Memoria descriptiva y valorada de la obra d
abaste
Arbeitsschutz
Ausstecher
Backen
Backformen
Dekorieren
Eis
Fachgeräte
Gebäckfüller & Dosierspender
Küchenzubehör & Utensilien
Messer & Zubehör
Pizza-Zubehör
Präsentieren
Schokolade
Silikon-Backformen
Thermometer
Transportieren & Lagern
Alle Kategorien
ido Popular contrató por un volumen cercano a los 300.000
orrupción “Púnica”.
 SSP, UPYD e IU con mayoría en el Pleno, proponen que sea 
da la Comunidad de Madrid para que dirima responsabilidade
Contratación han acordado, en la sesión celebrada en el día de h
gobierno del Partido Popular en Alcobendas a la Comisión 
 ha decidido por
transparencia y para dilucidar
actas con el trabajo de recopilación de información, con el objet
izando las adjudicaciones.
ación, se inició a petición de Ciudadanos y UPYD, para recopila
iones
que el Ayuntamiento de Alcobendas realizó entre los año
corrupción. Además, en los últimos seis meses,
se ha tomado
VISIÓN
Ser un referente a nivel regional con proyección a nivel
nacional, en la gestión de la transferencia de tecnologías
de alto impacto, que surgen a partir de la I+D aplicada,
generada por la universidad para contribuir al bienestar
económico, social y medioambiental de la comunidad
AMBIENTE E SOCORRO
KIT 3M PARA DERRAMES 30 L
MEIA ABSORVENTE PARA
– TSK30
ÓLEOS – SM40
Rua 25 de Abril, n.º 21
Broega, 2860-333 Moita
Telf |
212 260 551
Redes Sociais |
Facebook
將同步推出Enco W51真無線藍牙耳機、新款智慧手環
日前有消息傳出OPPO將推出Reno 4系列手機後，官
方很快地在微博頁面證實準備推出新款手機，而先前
==
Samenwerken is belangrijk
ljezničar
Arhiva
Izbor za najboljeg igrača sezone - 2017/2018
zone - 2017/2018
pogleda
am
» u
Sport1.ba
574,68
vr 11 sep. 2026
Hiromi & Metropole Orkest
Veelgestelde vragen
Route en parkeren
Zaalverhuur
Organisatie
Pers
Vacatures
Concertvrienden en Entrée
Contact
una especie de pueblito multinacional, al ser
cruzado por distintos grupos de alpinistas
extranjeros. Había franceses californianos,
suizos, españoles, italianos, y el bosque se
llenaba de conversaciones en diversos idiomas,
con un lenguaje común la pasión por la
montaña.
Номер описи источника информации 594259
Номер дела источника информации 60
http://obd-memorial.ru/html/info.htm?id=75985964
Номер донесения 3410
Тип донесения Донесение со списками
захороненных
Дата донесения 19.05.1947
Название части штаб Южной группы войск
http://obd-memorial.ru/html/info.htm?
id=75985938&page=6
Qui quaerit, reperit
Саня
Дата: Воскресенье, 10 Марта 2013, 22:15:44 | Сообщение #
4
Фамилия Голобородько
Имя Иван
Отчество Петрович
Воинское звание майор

- [WHAT THE TASK ASKS]:
Going down the listing above, begin printing at the line with "actas con el" and finish with the line with "Ser un referente", exactly as they appear.

- [WRITTEN REPLY]:
actas con el trabajo de recopilación de información, con el objet
izando las adjudicaciones.
ación, se inició a petición de Ciudadanos y UPYD, para recopila
iones
que el Ayuntamiento de Alcobendas realizó entre los año
corrupción. Además, en los últimos seis meses,
se ha tomado
VISIÓN
Ser un referente a nivel regional con proyección a nivel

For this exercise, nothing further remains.